The package from Geezler arrived on a Friday. Rem hid it from Cathy and took it with him to the library. He sat at the back by the magazine stacks with a view of the door and the computers beside him.

Geezler had filled in much of the form, and with it came a simple note asking Rem to complete the sections he’d marked and make sure he signed in three places, and to call once it was in the mail. As far as Rem could see it wasn’t much of anything. Geezler had him marked down for manual work in Region 3: Bahrain, Iraq, Jordan, Kuwait, Oman, Saudi, Syria, Turkey, UAE, Yemen. He did exactly as he was asked, dropped the package in the mail on his way home, and called Geezler.

‘So you’ll do this?’

‘It’s on its way.’

‘I need one favour. I need what we’re doing to remain between us. Just us. No one else. If other people find out it won’t work.’

Rem couldn’t see any problem with this.

‘So, we’re agreed. Complete deniability. No one else knows. Not anyone you meet in the interview, none of the candidates, no relatives, no family, not even your wife.’

‘I have to tell my wife.’

‘You can’t. As part of the clearance procedure they’ll want to confirm details, they’ll call you at home — what if she answers?’

‘I’ll tell her.’

‘It’s a risk.’

‘She’ll understand.’

Geezler paused. ‘It’s too much of a risk. If they have any idea we’re sending people to check on them it isn’t going to work. To be honest, you’re no use to me otherwise.’

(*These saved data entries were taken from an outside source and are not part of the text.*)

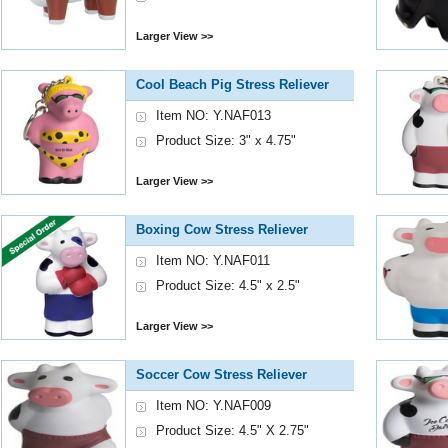
Larger View >>
Cool Beach Pig Stress Reliever
Item NO: Y.NAF013
Product Size: 3" x 4.75"
Larger View >>
Boxing Cow Stress Reliever
Item NO: Y.NAF011
Product Size: 4.5" x 2.5"
Larger View >>
Soccer Cow Stress Reliever
Item NO: Y.NAF009
Product Size: 4.5" X 2.75"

Rem considered hanging up. He could tell Cathy and not tell Geezler that she knew. ‘OK.’

‘OK?’

‘OK.’

‘Don’t tell her and think it will work out. She can’t know. Are we agreed?’

Rem hesitated and then agreed.

He wanted to know when he would hear, and Geezler assured him that they turned these things around quickly.

After the call, Rem began to wonder what he’d agreed to, and what difference it would make if Cathy did or didn’t know.

Rem walked up Clark and was struck by how solid the street appeared, how this was, he couldn’t think of any other word, except, natural. As if today was how the neighbourhood should always be seen, that every other season the street would be out of perspective. For example: walking now, the budding afternoon, the late-spring air, the buses, the fried meat scent from the taquerias, the split cartons and crates beside the supermercado. All of this seemed right, in place. Ordinary. He couldn’t imagine the same street three months earlier, grey with old snow, rutted with ice, cars shifting forward and sideways, the sidewalk limited to one narrow path, figures disguised under jackets and coats, and hunched under the assault of a brutal wind, the windows at the eateries greased with condensation. He couldn’t imagine himself either with his dog, because this was the route they took from the lake, each morning, each night. He couldn’t picture the dog, and had to work hard to resurrect him. Rem looked about as if to fix the street, the corner, Clark and Lunt, in memory. One day I won’t live here. This will all be lost.

* * *

Just over a week after submitting his application Rem received a package from Headspring Training offering an interview at a choice of venues: the Welcome Inn outside Knoxville, Tennessee, or the Best Western close by O’Hare.

Curious about the pack, Cathy asked what was going on. Was this some agency? Had he registered for work? Did this have anything to do with their loans? Rem shuffled through the papers, which asked for insurance details, health, and next of kin.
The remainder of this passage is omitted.